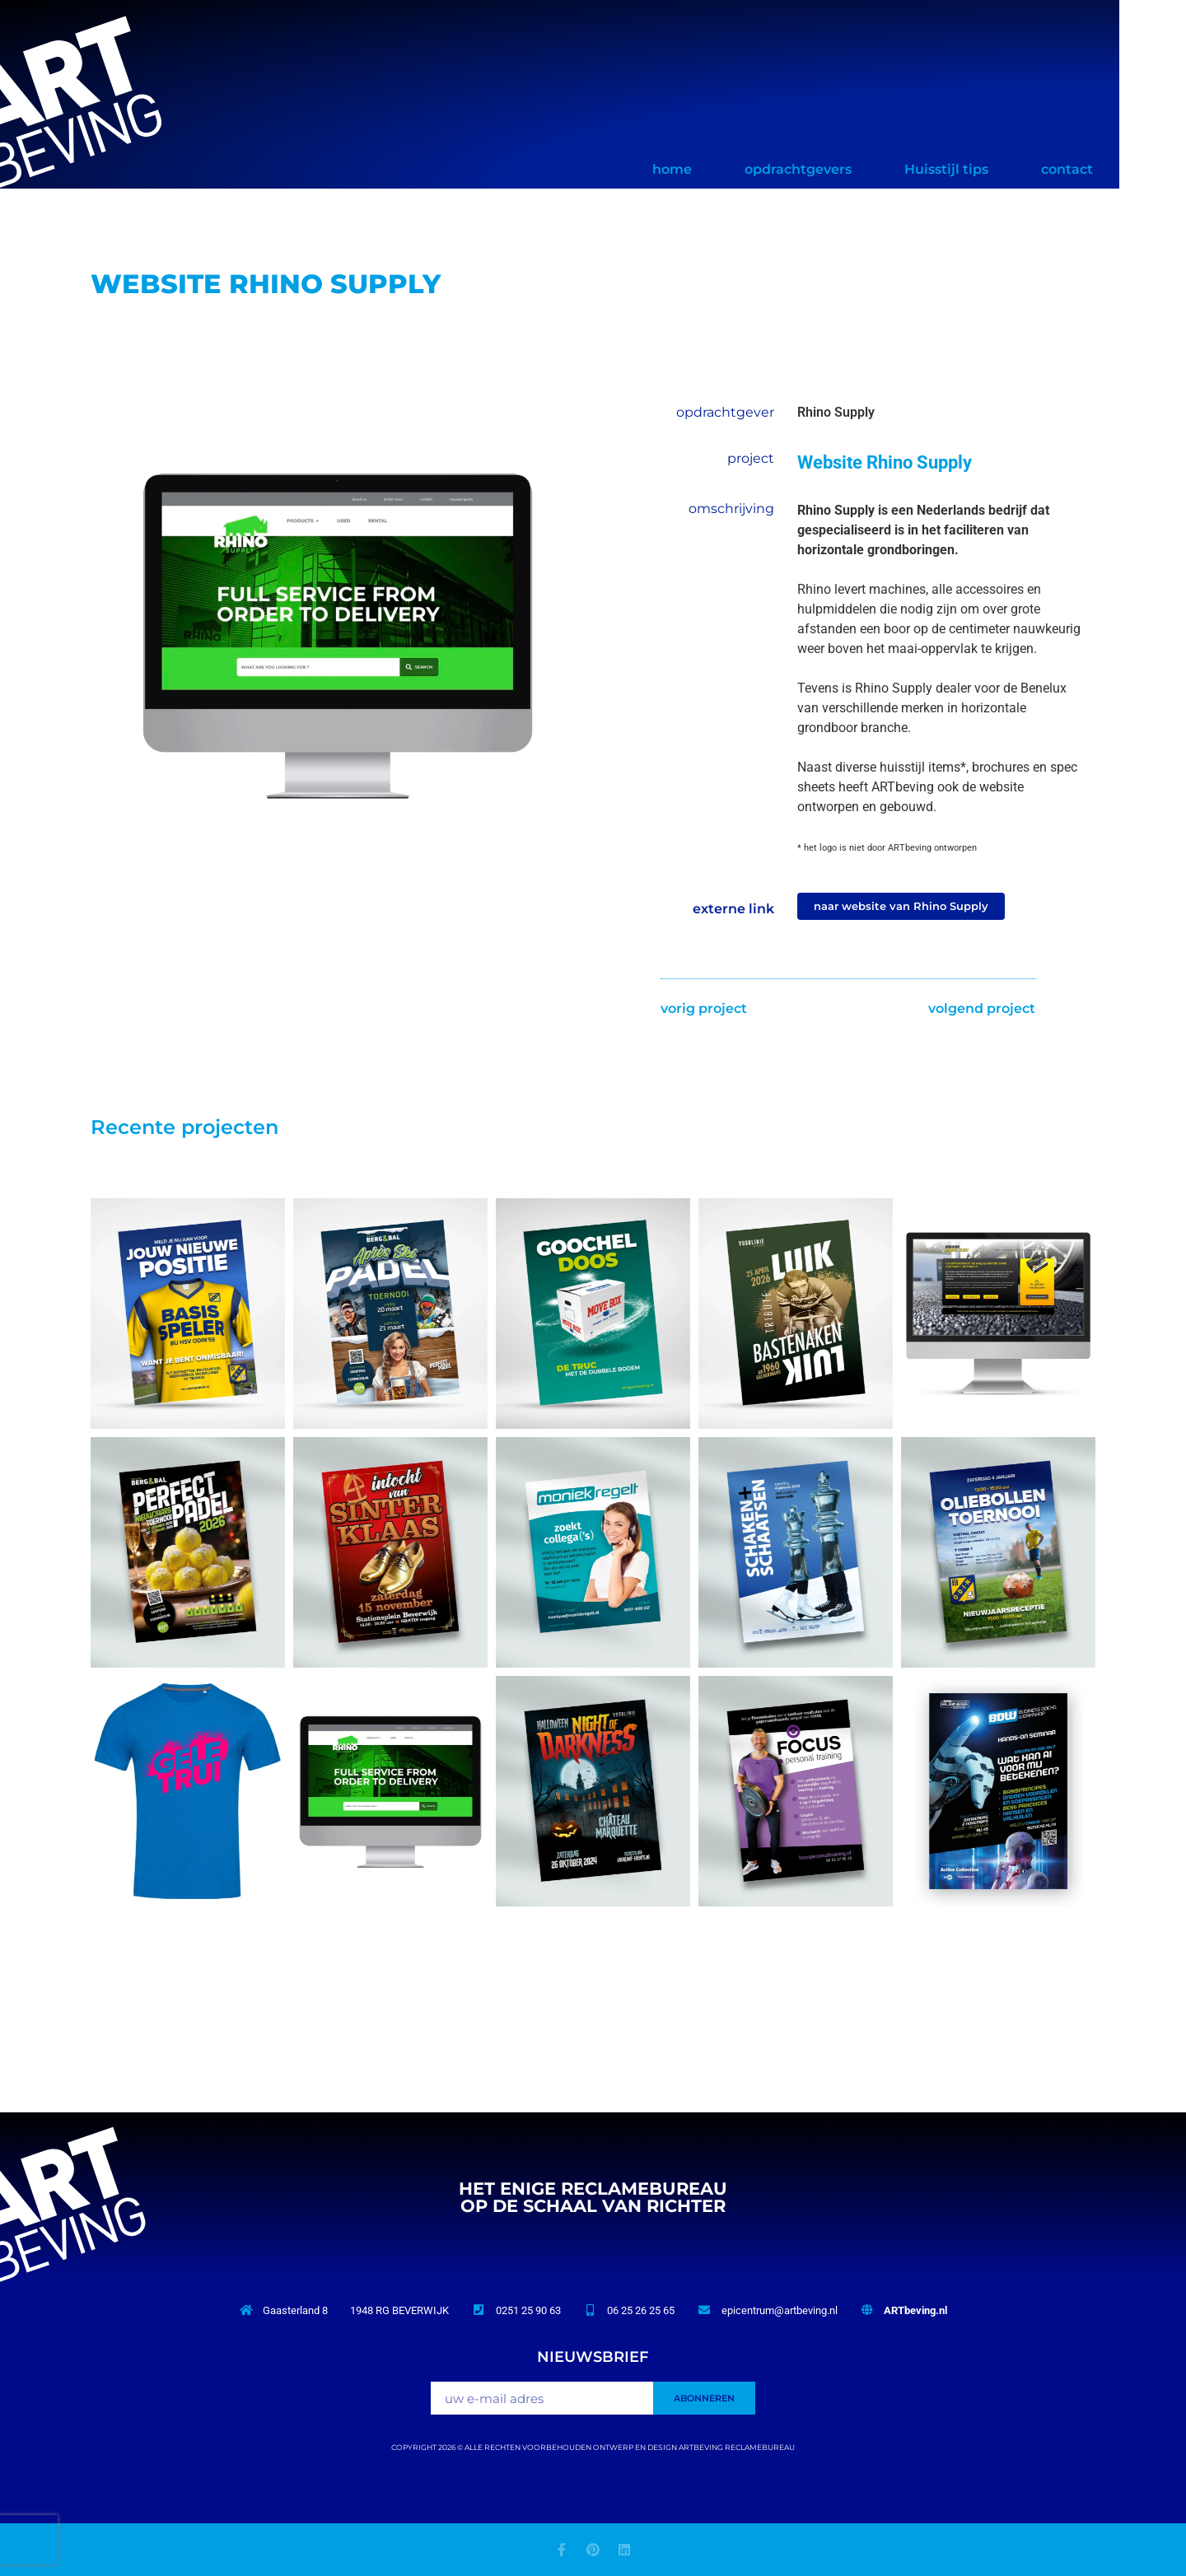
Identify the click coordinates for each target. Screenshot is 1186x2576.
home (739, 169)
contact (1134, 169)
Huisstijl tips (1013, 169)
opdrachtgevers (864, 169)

• EXERCISE OBJECTIVE
Transcribe all entries above exactly. Drop the pictures.

• ANSWER SPACE
Identify the click coordinates for each target. Screenshot is 1186x2576.
home (739, 169)
contact (1134, 169)
Huisstijl tips (1013, 169)
opdrachtgevers (864, 169)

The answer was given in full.